Despite Saakashvili Prosecution, Georgia Moves West
Former Georgian president Mikheil Saakashvili makes a speech during Yulia Tymoshenko's party congress in Kiev, Ukraine, March 29, 2014 (AP photo by Efrem Lukatsky).

Last month, Georgian prosecutors filed charges against former President Mikheil Saakashvili for misallocating public funds while in office. These were only the latest in a series of allegations against Saakashvili this summer, including the charges that the former president exceeded his authority in cracking down on a mass demonstration and ordering the police to raid a TV station in 2007.

Saakashvili—who in recent months has steered clear of Georgia—has accused the government, led by the Georgian Dream party that defeated his United National Movement at the polls in 2012, of political motives. The U.S. State Department has voiced concern over “the risk that politicized prosecutions would pose for Georgia’s democracy.” At the same time, Russian state media has gleefully promoted stories of Saakashvili’s alleged corruption. For both the U.S. and Russia, Saakashvili is no ordinary politician. His American education, frequent media denunciations of Russian President Vladimir Putin and highly controversial role in the 2008 Russo-Georgian War have all made him popular in Washington and despised in Moscow.

Allegations of corruption and human rights violations—including a major prison abuse scandal—dogged Saakashvili throughout his two briefly interrupted terms in office from 2004-2013. This period also saw Georgia significantly privatize its economy and pursue strong military ties with the U.S., including increasingly active participation in the Afghanistan and Iraq wars.
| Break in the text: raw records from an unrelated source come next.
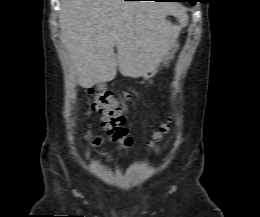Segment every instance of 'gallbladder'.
I'll list each match as a JSON object with an SVG mask.
<instances>
[{"label": "gallbladder", "mask_w": 260, "mask_h": 217, "mask_svg": "<svg viewBox=\"0 0 260 217\" xmlns=\"http://www.w3.org/2000/svg\"><path fill=\"white\" fill-rule=\"evenodd\" d=\"M98 87H103L104 86V83L103 82H98L96 83Z\"/></svg>", "instance_id": "obj_1"}]
</instances>
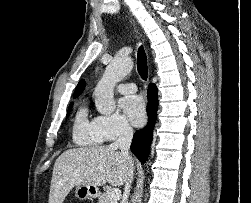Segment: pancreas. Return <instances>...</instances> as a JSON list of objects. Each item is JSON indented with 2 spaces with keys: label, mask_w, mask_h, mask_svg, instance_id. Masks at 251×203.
<instances>
[{
  "label": "pancreas",
  "mask_w": 251,
  "mask_h": 203,
  "mask_svg": "<svg viewBox=\"0 0 251 203\" xmlns=\"http://www.w3.org/2000/svg\"><path fill=\"white\" fill-rule=\"evenodd\" d=\"M98 203H116V202L108 196V192H105L99 196Z\"/></svg>",
  "instance_id": "pancreas-1"
}]
</instances>
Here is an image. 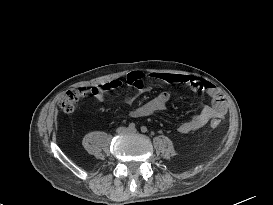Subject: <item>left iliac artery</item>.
<instances>
[{
  "mask_svg": "<svg viewBox=\"0 0 273 205\" xmlns=\"http://www.w3.org/2000/svg\"><path fill=\"white\" fill-rule=\"evenodd\" d=\"M141 131L144 132V133L147 132V127L142 126V127H141Z\"/></svg>",
  "mask_w": 273,
  "mask_h": 205,
  "instance_id": "1",
  "label": "left iliac artery"
}]
</instances>
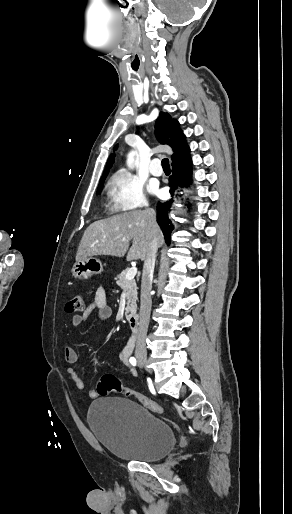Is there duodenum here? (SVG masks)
<instances>
[{
    "label": "duodenum",
    "mask_w": 292,
    "mask_h": 514,
    "mask_svg": "<svg viewBox=\"0 0 292 514\" xmlns=\"http://www.w3.org/2000/svg\"><path fill=\"white\" fill-rule=\"evenodd\" d=\"M129 328L133 334H136L139 329V317L138 315H132L129 318Z\"/></svg>",
    "instance_id": "duodenum-1"
}]
</instances>
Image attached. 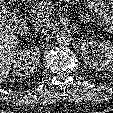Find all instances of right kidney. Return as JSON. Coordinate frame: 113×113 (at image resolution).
<instances>
[{
	"instance_id": "obj_1",
	"label": "right kidney",
	"mask_w": 113,
	"mask_h": 113,
	"mask_svg": "<svg viewBox=\"0 0 113 113\" xmlns=\"http://www.w3.org/2000/svg\"><path fill=\"white\" fill-rule=\"evenodd\" d=\"M40 54L38 47L20 50L13 64V73L21 77L33 73L39 65Z\"/></svg>"
}]
</instances>
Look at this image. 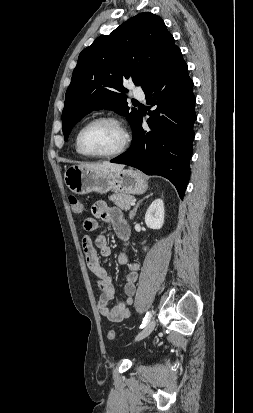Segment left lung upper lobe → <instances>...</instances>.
Returning a JSON list of instances; mask_svg holds the SVG:
<instances>
[{"label": "left lung upper lobe", "mask_w": 253, "mask_h": 413, "mask_svg": "<svg viewBox=\"0 0 253 413\" xmlns=\"http://www.w3.org/2000/svg\"><path fill=\"white\" fill-rule=\"evenodd\" d=\"M176 49L163 20L150 12L140 13L109 35L98 37L80 53L66 91L62 112L65 141L80 119L100 109L127 117L135 136L140 113L127 106L123 82L131 80L145 91Z\"/></svg>", "instance_id": "left-lung-upper-lobe-1"}]
</instances>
The 2008 war—in which Georgia fired on Russian peacekeepers in the disputed enclaves of Abkhazia and South Ossetia, triggering a brief Russian invasion and the Kremlin’s recognition of those enclaves as independent countries—reflected Saakashvili’s misplaced confidence that the U.S. would come to Georgia’s aid. In retrospect, it looks like a test run for the ongoing war in Ukraine. Both wars demonstrate the risks facing any former Soviet republic that attempts to pursue integration with the European Union or NATO, as Russia’s determination to prevent this outcome has so far exceeded the West’s commitment to its potential partners.